Since Open Arms began its work, the International Organization for Migration reports that 17,000 people have died trying to cross the Mediterranean. Many others have disappeared without a trace. The Badalonese NGO knows that they will not be able to help everyone, nor do they intend to, because it is the states that are responsible for sea rescue. In 2016, after the EU signed the agreement with Turkey to return migrants who arrived in Greece, Open Arms moved to the central Mediterranean, on the much longer and more dangerous route between Libya and Italy. At the beginning, Rome accepted the aid, but as Europe was plunged into the economic crisis, immigration became a rhetorical weapon that had a sweet tooth for the most reactionary discourses. The NGOs went from being heroes to bad guys, even accused of colluding with traffickers, and the persecution began. The Spanish PP and PSOE governments also threw a spanner in the works. "We end up devoting as much effort or more to the political battle as to the rescue, because the administrations continually put traps in our way and block us. Sometimes I'm fed up, but we can't stop. We have to reinvent ourselves at every turn".

He maintains that among the Spanish politicians he has met, morals have weighed more heavily than acronyms: "I have been pleasantly surprised by people from the PP who have linked up with us and supported us on a personal level. And conversely, people from the left whom I expected more than I did have disappointed me very much". He said he only felt represented by one head of state, "Pope Francis, who works non-stop for this cause".
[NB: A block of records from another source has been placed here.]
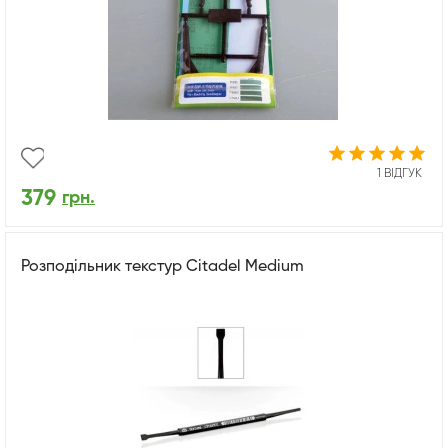
1 ВІДГУК
379
грн.
Розподільник текстур Citadel Medium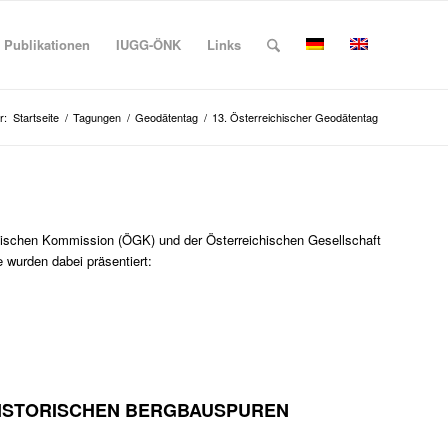
Publikationen
IUGG-ÖNK
Links
r:
Startseite
/
Tagungen
/
Geodätentag
/
13. Österreichischer Geodätentag
ätischen Kommission (ÖGK) und der Österreichischen Gesellschaft
wurden dabei präsentiert:
HISTORISCHEN BERGBAUSPUREN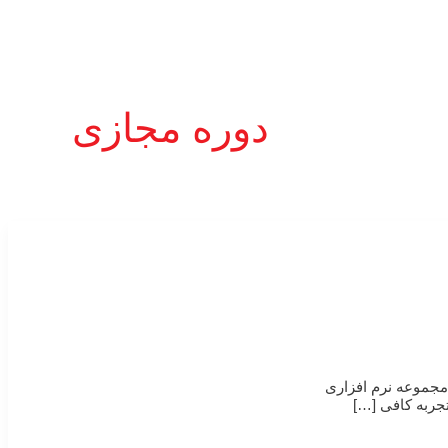
دوره مجازی
بتدیان خوش آمدید. هدف از این دوره معرفی عملی تراشه Zynq-7000 SoC و همچنین مجموعه نرم افزاری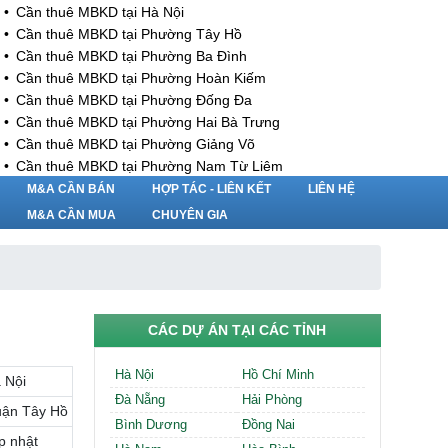
Cần thuê MBKD tại Hà Nội
Cần thuê MBKD tại Phường Tây Hồ
Cần thuê MBKD tại Phường Ba Đình
Cần thuê MBKD tại Phường Hoàn Kiếm
Cần thuê MBKD tại Phường Đống Đa
Cần thuê MBKD tại Phường Hai Bà Trưng
Cần thuê MBKD tại Phường Giảng Võ
Cần thuê MBKD tại Phường Nam Từ Liêm
Cần thuê MBKD tại Phường Cầu Giấy
M&A CẦN BÁN
HỢP TÁC - LIÊN KẾT
LIÊN HỆ
Cần thuê MBKD tại Phường Thanh Xuân
M&A CẦN MUA
CHUYÊN GIA
Cần thuê MBKD tại Phường Long Biên
Cần thuê MBKD tại Phường Hà Đông
Cần thuê MBKD tại Phường Hoàng Mai
Cần thuê MBKD tại Phường Ô Chợ Dừa
Cần thuê MBKD tại Phường Yên Hòa
CÁC DỰ ÁN TẠI CÁC TỈNH
Cần thuê MBKD tại Phường Nghĩa Độ
Cần thuê MBKD tại Phường Phương Liệt
Hà Nội
Hồ Chí Minh
 Nội
Cần thuê MBKD tại Phường Khương Đình
Đà Nẵng
Hải Phòng
Cần thuê MBKD tại Phường Yên Sở
ận Tây Hồ
Bình Dương
Đồng Nai
Cần thuê MBKD tại Phường Hoàng Liệt
p nhật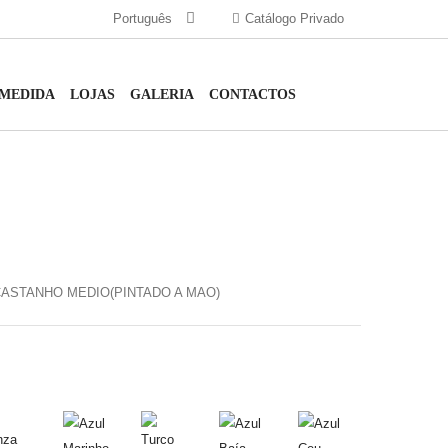
Português
Catálogo Privado
 MEDIDA
LOJAS
GALERIA
CONTACTOS
ASTANHO MEDIO(PINTADO A MAO)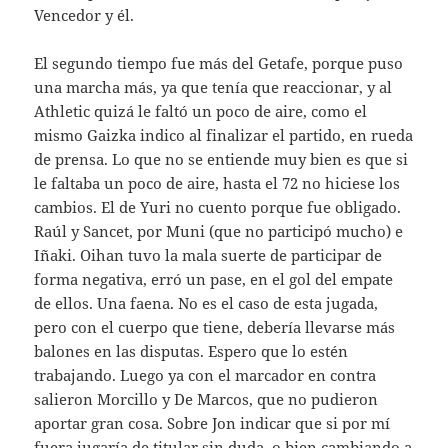
Vencedor y él.
El segundo tiempo fue más del Getafe, porque puso
una marcha más, ya que tenía que reaccionar, y al
Athletic quizá le faltó un poco de aire, como el
mismo Gaizka indico al finalizar el partido, en rueda
de prensa. Lo que no se entiende muy bien es que si
le faltaba un poco de aire, hasta el 72 no hiciese los
cambios. El de Yuri no cuento porque fue obligado.
Raúl y Sancet, por Muni (que no participó mucho) e
Iñaki. Oihan tuvo la mala suerte de participar de
forma negativa, erró un pase, en el gol del empate
de ellos. Una faena. No es el caso de esta jugada,
pero con el cuerpo que tiene, debería llevarse más
balones en las disputas. Espero que lo estén
trabajando. Luego ya con el marcador en contra
salieron Morcillo y De Marcos, que no pudieron
aportar gran cosa. Sobre Jon indicar que si por mí
fuera jugaría de titular sin duda, o bien cambiando a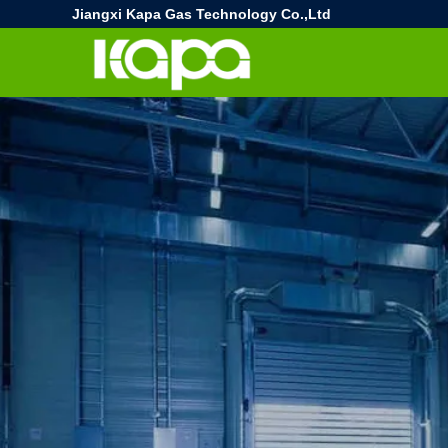
Jiangxi Kapa Gas Technology Co.,Ltd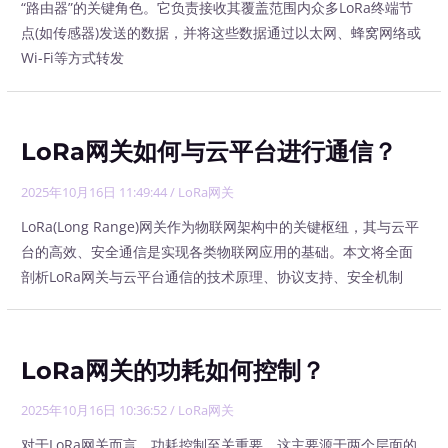
“路由器”的关键角色。它负责接收其覆盖范围内众多LoRa终端节
点(如传感器)发送的数据，并将这些数据通过以太网、蜂窝网络或
Wi-Fi等方式转发
LoRa网关如何与云平台进行通信？
2025年10月16日 11:49:44
/
LoRa网关
LoRa(Long Range)网关作为物联网架构中的关键枢纽，其与云平
台的高效、安全通信是实现各类物联网应用的基础。本文将全面
剖析LoRa网关与云平台通信的技术原理、协议支持、安全机制
LoRa网关的功耗如何控制？
2025年10月16日 10:36:52
/
LoRa网关
对于LoRa网关而言，功耗控制至关重要，这主要源于两个层面的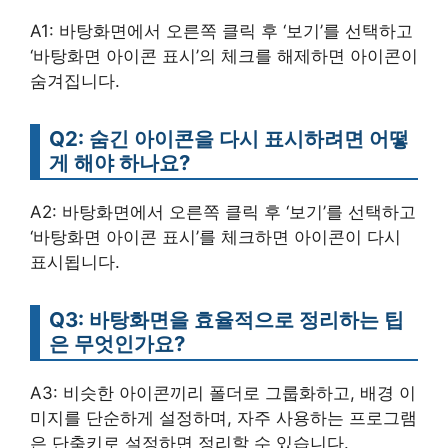
A1: 바탕화면에서 오른쪽 클릭 후 ‘보기’를 선택하고
‘바탕화면 아이콘 표시’의 체크를 해제하면 아이콘이
숨겨집니다.
Q2: 숨긴 아이콘을 다시 표시하려면 어떻
게 해야 하나요?
A2: 바탕화면에서 오른쪽 클릭 후 ‘보기’를 선택하고
‘바탕화면 아이콘 표시’를 체크하면 아이콘이 다시
표시됩니다.
Q3: 바탕화면을 효율적으로 정리하는 팁
은 무엇인가요?
A3: 비슷한 아이콘끼리 폴더로 그룹화하고, 배경 이
미지를 단순하게 설정하며, 자주 사용하는 프로그램
은 단축키로 설정하면 정리할 수 있습니다.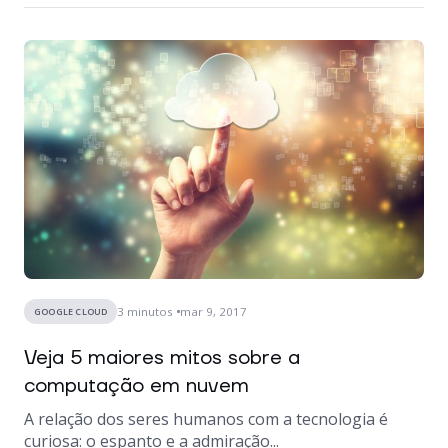
3
minutos
mar 9, 2017
GOOGLE CLOUD
Veja 5 maiores mitos sobre a
computação em nuvem
A relação dos seres humanos com a tecnologia é
curiosa: o espanto e a admiração...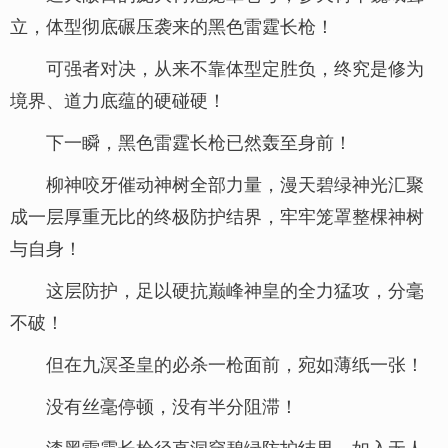
立，体型彻底碾压袭来的黑色雷霆长枪！
可强者对决，从来不靠体型定胜负，终究是修为
境界、道力底蕴的硬碰硬！
下一瞬，黑色雷霆长枪已然轰至身前！
柳神咬牙催动神树全部力量，漫天碧绿神光汇聚
成一层厚重无比的终极防护结界，牢牢笼罩整棵神树
与自身！
这层防护，足以硬抗巅峰神皇的全力猛攻，分毫
不破！
但在九溟圣皇的必杀一枪面前，宛如薄纸一张！
没有丝毫停顿，没有半分阻滞！
漆黑雷霆长枪径直洞穿碧绿防护结界，如入无人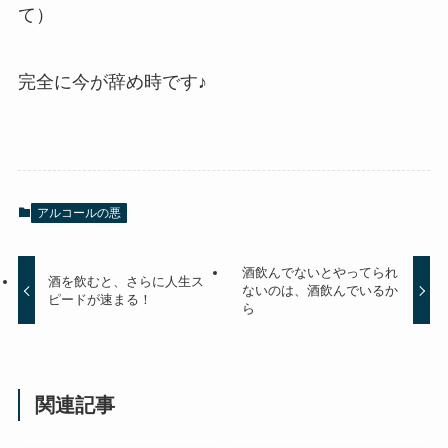
て）
完全に今が辞め時です♪
アルコールの悪
酒飲んでないとやってられ
酒を飲むと、さらに人生ス
ないのは、酒飲んでいるか
ピードが速まる！
ら
関連記事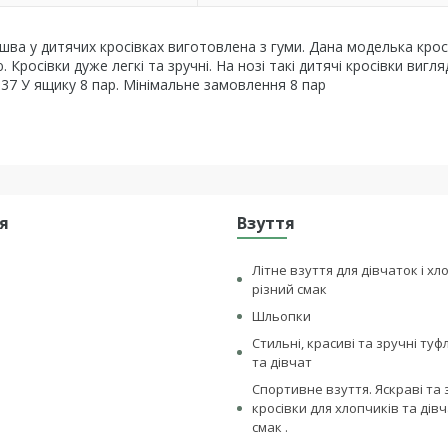
шва у дитячих кросівках виготовлена ​​з гуми. Дана моделька крос
 Кросівки дуже легкі та зручні. На нозі такі дитячі кросівки вигл
-37 У ящику 8 пар. Мінімальне замовлення 8 пар
я
Взуття
Літне взуття для дівчаток і хл
різний смак
Шльопки
Стильні, красиві та зручні туф
та дівчат
Спортивне взуття. Яскраві та 
кросівки для хлопчиків та дівч
смак .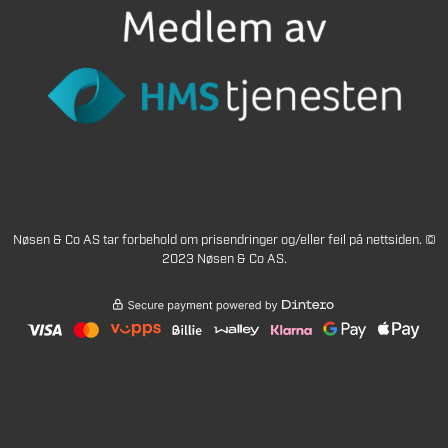
Nøsen & Co AS tar forbehold om prisendringer og/eller feil på nettsiden. ©
2023 Nøsen & Co AS.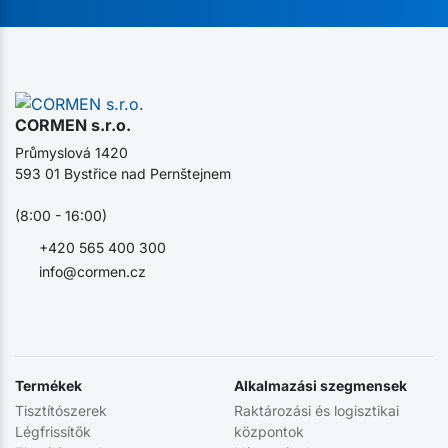
CORMEN s.r.o.
Průmyslová 1420
593 01 Bystřice nad Pernštejnem
(8:00 - 16:00)
+420 565 400 300
info@cormen.cz
Termékek
Alkalmazási szegmensek
Tisztítószerek
Raktározási és logisztikai
Légfrissítők
központok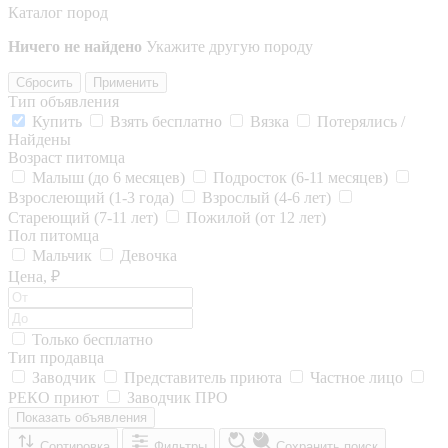
Каталог пород
Ничего не найдено
Укажите другую породу
Сбросить
Применить
Тип объявления
Купить
Взять бесплатно
Вязка
Потерялись /
Найдены
Возраст питомца
Малыш (до 6 месяцев)
Подросток (6-11 месяцев)
Взрослеющий (1-3 года)
Взрослый (4-6 лет)
Стареющий (7-11 лет)
Пожилой (от 12 лет)
Пол питомца
Мальчик
Девочка
Цена, ₽
Только бесплатно
Тип продавца
Заводчик
Представитель приюта
Частное лицо
РЕКО приют
Заводчик ПРО
Показать объявления
Сортировка
Фильтры
Сохранить поиск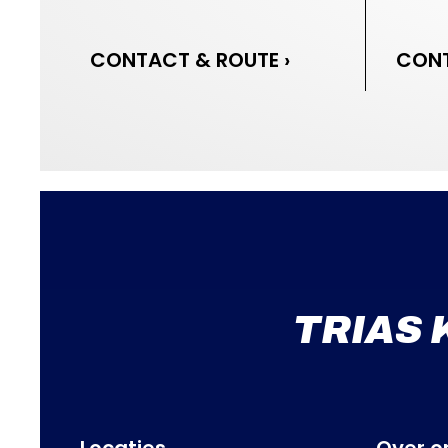
CONTACT & ROUTE ›
CONT
TRIAS 
Locaties
Over o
Wear and tear on the front line

Camps confesses that what he finds most difficult is being away from his family: "I have four children and I try to be with them. The best thing is that I have recovered the oldest, with whom we had a difficult relationship, and she has been more involved in the project than I have. The worst thing is that I can't be there for the little one, who is 8 years old". Nor can he protect him completely: "Not everyone agrees with what we do and sometimes he hears comments at school, and I can only tell him that he doesn't have to worry, that everyone can say what they think". He stoically tolerates the permanent attacks through social media, but he assures that nobody has ever insulted him to his face.

He could do his job from an office but prefers to continue at the helm of one of Open Arms' lifeboats. "I have always complained about large organisations run from an office in northern Europe. Open Arms is run from the ship," he proclaims. He is critical of the NGO world: "They have to freely denounce what is happening and not keep things quiet so as not to lose subsidies". "Very few of us have opened our mouths to denounce what is happening in the Mediterranean. The big NGOs have budgets in the millions, and the sea is very big but very few of us are in the water".

Steps backwards

The fire at the Moria refugee camp has put the island of Lesbos back on the front page, five years after that photograph of Oscar Camps without the grey hair. Since the EU's agreement with Turkey to contain immigration in 2016, state violence against refugees has become increasingly blatant. Now the Greek coastguards are abandoning the refugees in the Aegean in the middle of the night in lifeboats without engines so that the Turks can send them back to the point of departure.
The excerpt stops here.